If that driver in the next car isn’t speeding, intoxicated or distracted by texting or talking on the phone, there’s a good chance he or she is barely awake.
The study by the AAA Foundation for Traffic Safety also noted that drowsy driving has been identified as a contributing factor in 16.5 percent of fatal crashes in the U.S. The new analysis, based on crash data from the National Highway Traffic Safety Administration, reports a significantly higher accident rate involving drowsy drivers than many previous estimates.
“Many of us tend to underestimate the negative effects associated with fatigue and sleep deprivation,” said Kathleen Marvaso, a vice president with AAA.
Teenagers and men are much more likely than other groups to fall asleep while driving, according to the results of the AAA telephone survey of 2,000 U.S. residents who are at least 16 years old. The survey’s release coincides with Drowsy Driving Prevention Week.
Tim Desoky, 26, who recently moved to Chicago to attend medical school, said he got his wake-up call about the dangers of drowsy driving after a high school wrestling team practice. Desoky was exhausted but got behind the wheel anyway.
“I was in the far right lane, the road curved but I continued going straight and ended up all the way to the left,” Desoky said. He nearly hit the center divider but awoke when he ran over the shoulder’s safety bumps.
“Luckily, I woke up in time,” he said.
In cases where a crash occurred, men were 61 percent more likely than women to have been drowsy at the time, the survey said. Drivers ages 16 to 24 were 78 percent more likely than drivers between the ages of 40 and 59 to have been drowsy prior to an accident. More than half the crashes where drowsy driving was a factor resulted in the driver drifting into other lanes or off the road.
The study’s authors acknowledged that estimates vary widely on the prevalence of drowsy driving and its role in causing accidents. But it said the major studies of crashes involving drowsy driving were conducted more than 15 years ago and that the issue does not receive as much attention as other leading causes of crashes.
The responses in the new poll indicate that sleepy drivers often fail to realize just how fatigued they are before getting in their vehicles. Some 70 percent said they felt awake enough to drive and then found themselves struggling to stay conscious.
Alexandra Wales, 32, a regional sales manager from Minneapolis in Chicago on business, said she routinely drives long distances for work.
“I’ll fly and then get into a car, sometimes for several hours, sometimes late at night or unfamiliar with my surroundings,” said Wales, who usually calls friends when she’s feeling fatigued. “There have been many times when I can’t see straight anymore.”
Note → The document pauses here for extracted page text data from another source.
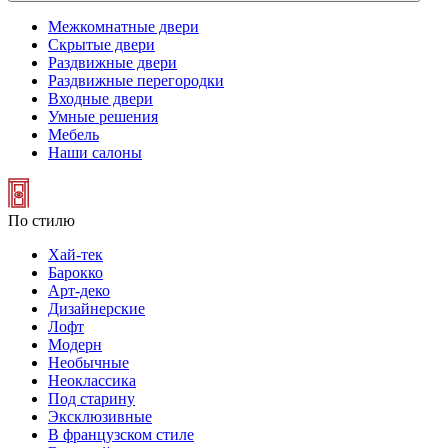
Межкомнатные двери
Скрытые двери
Раздвижные двери
Раздвижные перегородки
Входные двери
Умные решения
Мебель
Наши салоны
По стилю
Хай-тек
Барокко
Арт-деко
Дизайнерские
Лофт
Модерн
Необычные
Неоклассика
Под старину
Эксклюзивные
В французском стиле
The AAA recommended that drivers get at least six hours of sleep the night before a long trip and to travel at times when the driver is normally awake.
Scheduling a break every two hours or every 100 miles is also advised, the AAA said, along with stopping somewhere overnight rather than trying to drive straight through to the destination.
The study noted that drivers who are very sleepy suffer from reduced reaction time and impaired vision and judgment, similar to the effects of driving while drunk. If a driver drinks coffee or other caffeinated beverages to help stay alert, he or she should do so about 30 minutes before driving to give the caffeine time to enter the bloodstream and take effect, the AAA said.
The best deterrent to falling asleep behind the wheel is to travel with an alert passenger, the report noted. But drivers who are alone can police themselves by paying attention to symptoms of sleepiness, some of which are not as obvious as having trouble keeping your eyes open or frequent yawning.
Other warning signs include daydreaming or having disconnected thoughts; feeling irritable and restless; and missing road signs or driving past an intended exit, the report said.
Stelios Makridis, 40, a graduate student at the Illinois Institute of Technology’s Institute of Design, said he knows his body too well to take a chance at driving while tired.
“There were cases when I was really tired so I just took a cab,” Makridis said. “Why would I make it more complicated when I can just get in a cab? It’s so easy.”